ERG SES G 03, International Contexts in Education
The data and findings presented here form part of a larger design based research intervention aiming to develop the assessment literacy of Chinese international students enrolled in a university bridging program. This program teaches both English and academic skills and is an alternative entry requirment to an IELTS exam. This is an important area of study in terms of the large numbers of Chinese international students coming to Australia to obtain university degrees. In addition, it is essential that Australlian universities take into consideration the learning practices Chinese learners engage in. Assumptions about learning and teaching styles of the west as the norm still predominate and often leave Chinese learners marginalised. One of the key research questions is:
What practices in the EAP classroom can develop assessment literacy of Chinese international students?
As one of the initial foci in the teaching of assessment literacy was related vocabulary, teaching and learning of new words was an important focus in the intervention. Vocabulary had also been identified as an area of concern by teachers who were consulted on the development of the intervention. The aim is to discover practices that best suited the needs of Chinese international students studying in the Australian tertiary sector.
The practices of the learners are considered through the lens of the theory of practice architectures. This is useful as it can observe not only the learners practices in transition but also how the site of the Australian pathway program creates particular learning practices in students.

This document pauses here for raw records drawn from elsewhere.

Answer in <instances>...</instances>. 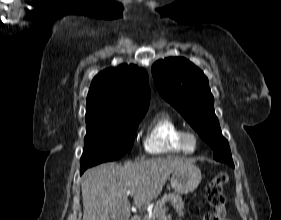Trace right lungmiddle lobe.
<instances>
[{
	"instance_id": "obj_1",
	"label": "right lung middle lobe",
	"mask_w": 281,
	"mask_h": 220,
	"mask_svg": "<svg viewBox=\"0 0 281 220\" xmlns=\"http://www.w3.org/2000/svg\"><path fill=\"white\" fill-rule=\"evenodd\" d=\"M144 115L119 119L86 120L81 171L102 162L117 160L132 149L135 132Z\"/></svg>"
}]
</instances>
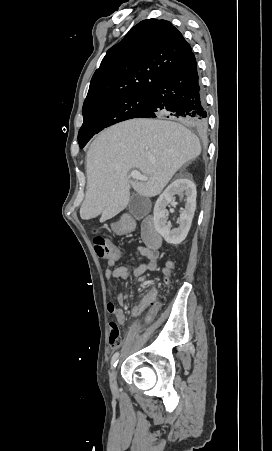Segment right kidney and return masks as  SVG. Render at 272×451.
Returning <instances> with one entry per match:
<instances>
[{"mask_svg":"<svg viewBox=\"0 0 272 451\" xmlns=\"http://www.w3.org/2000/svg\"><path fill=\"white\" fill-rule=\"evenodd\" d=\"M175 194H178L180 198L185 196V208L182 210L180 218H178L177 224L179 226L171 229L170 222H167L168 212L166 206L175 202ZM196 194V186L191 180L178 178L159 196L154 206V224L157 231L163 235L168 243H181L185 239L196 210Z\"/></svg>","mask_w":272,"mask_h":451,"instance_id":"obj_1","label":"right kidney"}]
</instances>
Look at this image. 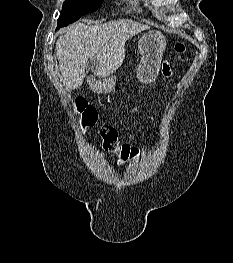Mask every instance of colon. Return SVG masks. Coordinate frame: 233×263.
Wrapping results in <instances>:
<instances>
[{
  "instance_id": "obj_1",
  "label": "colon",
  "mask_w": 233,
  "mask_h": 263,
  "mask_svg": "<svg viewBox=\"0 0 233 263\" xmlns=\"http://www.w3.org/2000/svg\"><path fill=\"white\" fill-rule=\"evenodd\" d=\"M175 50L178 53L185 51L183 43H177ZM77 110L81 114L83 124L87 127H93L97 122V111L93 106L88 105L84 100L77 102ZM102 139V146L107 152L115 154L120 162H127L139 154V150L129 144L120 143L117 131L110 126H103L99 129Z\"/></svg>"
}]
</instances>
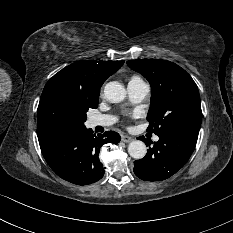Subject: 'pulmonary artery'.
<instances>
[{
	"label": "pulmonary artery",
	"mask_w": 233,
	"mask_h": 233,
	"mask_svg": "<svg viewBox=\"0 0 233 233\" xmlns=\"http://www.w3.org/2000/svg\"><path fill=\"white\" fill-rule=\"evenodd\" d=\"M129 97L134 102H141L148 94V85L143 81L129 82L127 86ZM115 119L109 115L95 116L91 122L93 126H110L114 123ZM154 141H158L159 137L155 136Z\"/></svg>",
	"instance_id": "1"
}]
</instances>
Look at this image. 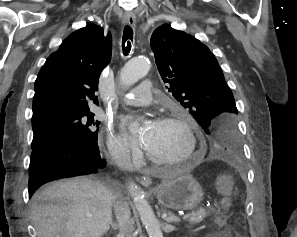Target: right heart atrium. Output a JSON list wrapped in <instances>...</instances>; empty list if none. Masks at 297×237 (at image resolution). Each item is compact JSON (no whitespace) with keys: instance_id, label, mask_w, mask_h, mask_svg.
<instances>
[{"instance_id":"d8ad5b80","label":"right heart atrium","mask_w":297,"mask_h":237,"mask_svg":"<svg viewBox=\"0 0 297 237\" xmlns=\"http://www.w3.org/2000/svg\"><path fill=\"white\" fill-rule=\"evenodd\" d=\"M107 146L109 156L120 164L136 162L138 159L137 147L122 135L115 134L111 128H109Z\"/></svg>"}]
</instances>
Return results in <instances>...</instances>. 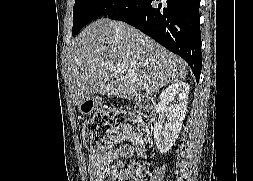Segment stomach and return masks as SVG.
Masks as SVG:
<instances>
[{"label": "stomach", "instance_id": "obj_1", "mask_svg": "<svg viewBox=\"0 0 253 181\" xmlns=\"http://www.w3.org/2000/svg\"><path fill=\"white\" fill-rule=\"evenodd\" d=\"M100 104H101V98L97 96L96 97L92 96L91 98H89L88 100H86L79 106V111L84 115H90L98 108Z\"/></svg>", "mask_w": 253, "mask_h": 181}]
</instances>
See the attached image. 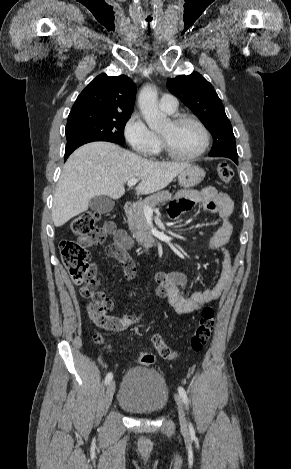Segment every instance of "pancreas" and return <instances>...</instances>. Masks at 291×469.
<instances>
[{
	"label": "pancreas",
	"instance_id": "obj_1",
	"mask_svg": "<svg viewBox=\"0 0 291 469\" xmlns=\"http://www.w3.org/2000/svg\"><path fill=\"white\" fill-rule=\"evenodd\" d=\"M171 199L172 194L169 191H161L135 204L134 213L128 216V226L138 243L150 246L154 242L145 217L144 207L154 208L159 203H166Z\"/></svg>",
	"mask_w": 291,
	"mask_h": 469
}]
</instances>
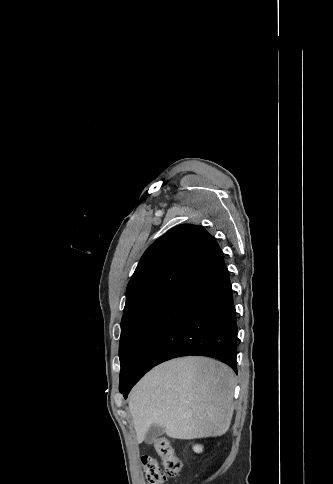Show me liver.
Segmentation results:
<instances>
[{"instance_id": "obj_1", "label": "liver", "mask_w": 333, "mask_h": 484, "mask_svg": "<svg viewBox=\"0 0 333 484\" xmlns=\"http://www.w3.org/2000/svg\"><path fill=\"white\" fill-rule=\"evenodd\" d=\"M234 373L205 357H184L156 366L132 389L129 411L138 442L152 425L175 439L219 437L233 415Z\"/></svg>"}]
</instances>
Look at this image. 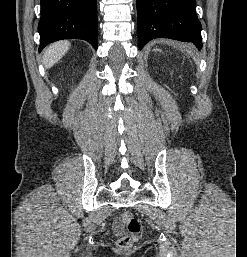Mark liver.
<instances>
[{
	"label": "liver",
	"instance_id": "obj_1",
	"mask_svg": "<svg viewBox=\"0 0 247 257\" xmlns=\"http://www.w3.org/2000/svg\"><path fill=\"white\" fill-rule=\"evenodd\" d=\"M70 43L68 41H60L51 44L45 51L43 63L46 69L56 64L69 50Z\"/></svg>",
	"mask_w": 247,
	"mask_h": 257
}]
</instances>
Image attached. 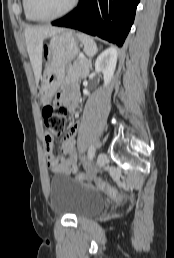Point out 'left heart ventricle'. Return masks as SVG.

The design based research intervention involved two cycles, with consultation with teachers before and after each cycle. Feedback from students was also sought after each cycle. This feedback formed the basis of the following cycle and recommendations for future practice. A core feature of the design was to understands and integrate the learning needs as well as preferences and perspectives of the learners into the lessons. To achieve this, semi-structured interviews were conducted with six students participating in the intervention and three experienced teachers on the bridging program acting as informants on the intervention design. The data presented in this paper comes from the interviews with teachers and Chinese international students.
Findings indicate that students mainly rely on translation as a vocabulary learning strategy and struggle to transform receptive vocabulary to productive vocabulary. The students and teachers views on translation were in contrast; the students believed translation to be useful while the teachers presented a negative view of translation as a practice the inhibited English language learning. Analysis has shown that the practice architectures of the learning site hold in place the practice of translation as a vocabulary learning strategy. Key is the classroom arrangement of limited time allocated to vocabulary learning and unrealistic numbers of lexical item being assigned to students to learn create the condition for learners to translate but not learn to use the new lexical items. Recommendations include the need for translation to be recast as a practice of translanguaging that supports learners English language development and greater priority given to vocabulary usage development in the classroom.